Records drawn from a dataset =
________________

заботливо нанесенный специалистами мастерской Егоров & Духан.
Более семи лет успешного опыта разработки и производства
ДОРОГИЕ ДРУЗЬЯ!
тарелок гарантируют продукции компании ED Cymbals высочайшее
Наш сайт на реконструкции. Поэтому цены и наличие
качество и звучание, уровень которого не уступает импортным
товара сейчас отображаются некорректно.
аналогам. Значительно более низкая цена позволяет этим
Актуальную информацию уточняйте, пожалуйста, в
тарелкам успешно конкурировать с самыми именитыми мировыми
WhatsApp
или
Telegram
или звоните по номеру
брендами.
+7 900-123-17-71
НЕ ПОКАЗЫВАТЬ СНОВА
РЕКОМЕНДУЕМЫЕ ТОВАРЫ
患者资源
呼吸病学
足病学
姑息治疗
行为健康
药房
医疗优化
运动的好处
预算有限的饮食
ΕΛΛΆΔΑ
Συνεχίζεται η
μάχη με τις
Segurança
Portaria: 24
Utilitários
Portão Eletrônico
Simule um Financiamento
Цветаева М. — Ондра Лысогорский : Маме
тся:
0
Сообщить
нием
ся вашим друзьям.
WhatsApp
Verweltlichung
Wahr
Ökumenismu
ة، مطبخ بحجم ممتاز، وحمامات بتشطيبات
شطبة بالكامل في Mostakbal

________________

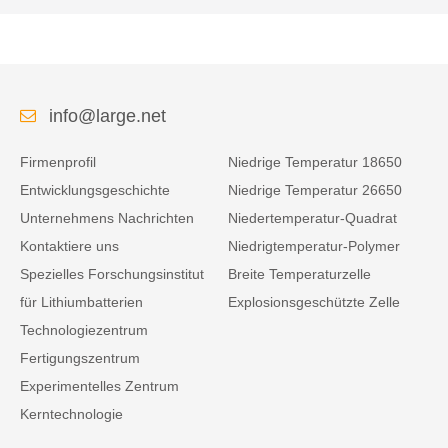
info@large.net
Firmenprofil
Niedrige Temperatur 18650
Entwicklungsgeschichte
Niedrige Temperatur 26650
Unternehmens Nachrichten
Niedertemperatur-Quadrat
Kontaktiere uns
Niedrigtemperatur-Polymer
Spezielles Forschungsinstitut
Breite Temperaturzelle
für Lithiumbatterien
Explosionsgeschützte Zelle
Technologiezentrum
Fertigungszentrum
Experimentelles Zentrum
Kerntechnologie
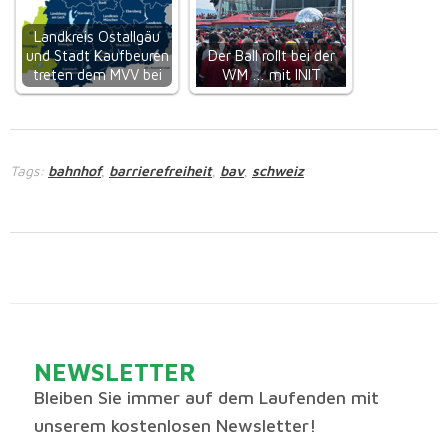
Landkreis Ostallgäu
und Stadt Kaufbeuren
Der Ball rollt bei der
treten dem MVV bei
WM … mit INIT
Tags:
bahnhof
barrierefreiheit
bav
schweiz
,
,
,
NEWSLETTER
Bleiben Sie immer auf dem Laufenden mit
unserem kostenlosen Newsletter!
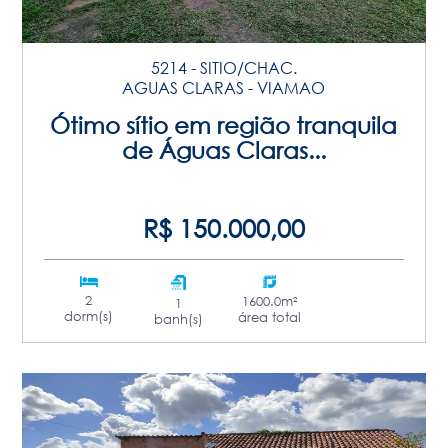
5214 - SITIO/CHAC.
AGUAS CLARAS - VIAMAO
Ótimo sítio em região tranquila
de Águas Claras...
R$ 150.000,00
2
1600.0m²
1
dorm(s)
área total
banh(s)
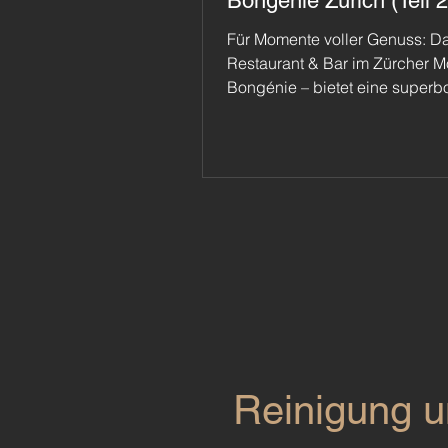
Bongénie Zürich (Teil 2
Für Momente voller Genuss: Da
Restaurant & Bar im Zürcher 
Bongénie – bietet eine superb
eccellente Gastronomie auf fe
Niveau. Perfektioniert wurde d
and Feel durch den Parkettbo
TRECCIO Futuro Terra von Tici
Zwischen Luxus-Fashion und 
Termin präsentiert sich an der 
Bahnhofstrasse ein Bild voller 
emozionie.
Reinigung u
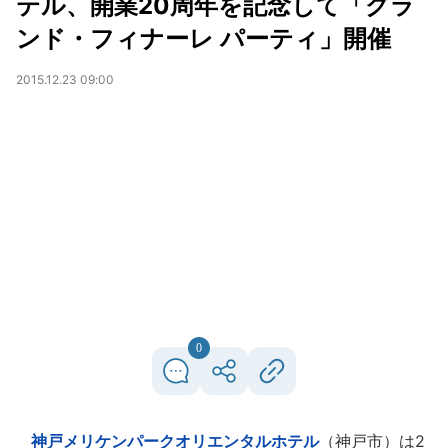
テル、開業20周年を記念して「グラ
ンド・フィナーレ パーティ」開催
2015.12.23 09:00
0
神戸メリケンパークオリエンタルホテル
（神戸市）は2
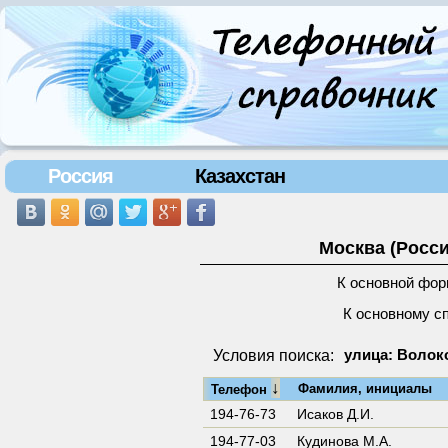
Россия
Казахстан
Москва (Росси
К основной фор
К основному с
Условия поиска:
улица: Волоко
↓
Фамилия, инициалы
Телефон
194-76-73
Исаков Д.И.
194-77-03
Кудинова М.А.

________________

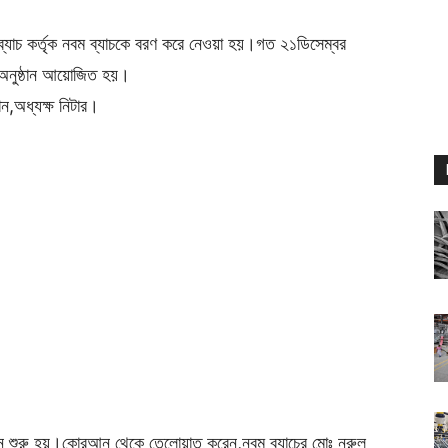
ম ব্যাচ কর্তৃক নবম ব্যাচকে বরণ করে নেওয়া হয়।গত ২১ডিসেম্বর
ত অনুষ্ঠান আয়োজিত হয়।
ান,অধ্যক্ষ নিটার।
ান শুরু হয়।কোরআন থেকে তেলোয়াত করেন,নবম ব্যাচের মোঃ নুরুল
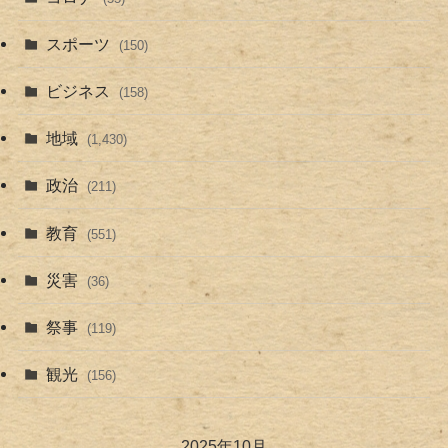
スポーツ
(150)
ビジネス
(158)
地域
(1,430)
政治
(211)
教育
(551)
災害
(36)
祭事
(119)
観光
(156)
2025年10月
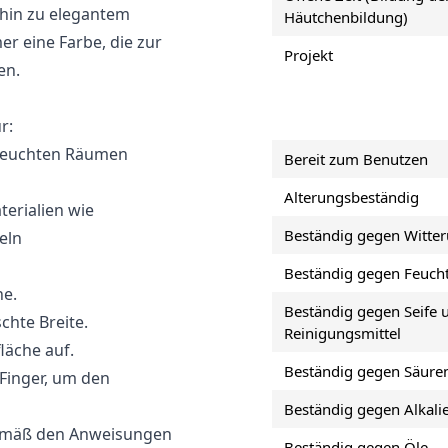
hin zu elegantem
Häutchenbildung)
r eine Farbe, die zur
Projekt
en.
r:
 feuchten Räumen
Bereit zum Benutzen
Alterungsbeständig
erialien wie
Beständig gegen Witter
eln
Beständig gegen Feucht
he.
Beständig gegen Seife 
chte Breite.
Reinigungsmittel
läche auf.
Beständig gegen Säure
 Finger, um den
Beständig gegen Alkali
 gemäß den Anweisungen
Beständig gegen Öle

________________

Goal of the exercise = Taking the line with "заботливо нанесенный специалистами" as the first and the line with "НЕ ПОКАЗЫВАТЬ СНОВА" as the last, retype that stretch of the data above exactly, with no other lines.

Output for this exercise =
заботливо нанесенный специалистами мастерской Егоров & Духан.
Более семи лет успешного опыта разработки и производства
ДОРОГИЕ ДРУЗЬЯ!
тарелок гарантируют продукции компании ED Cymbals высочайшее
Наш сайт на реконструкции. Поэтому цены и наличие
качество и звучание, уровень которого не уступает импортным
товара сейчас отображаются некорректно.
аналогам. Значительно более низкая цена позволяет этим
Актуальную информацию уточняйте, пожалуйста, в
тарелкам успешно конкурировать с самыми именитыми мировыми
WhatsApp
или
Telegram
или звоните по номеру
брендами.
+7 900-123-17-71
НЕ ПОКАЗЫВАТЬ СНОВА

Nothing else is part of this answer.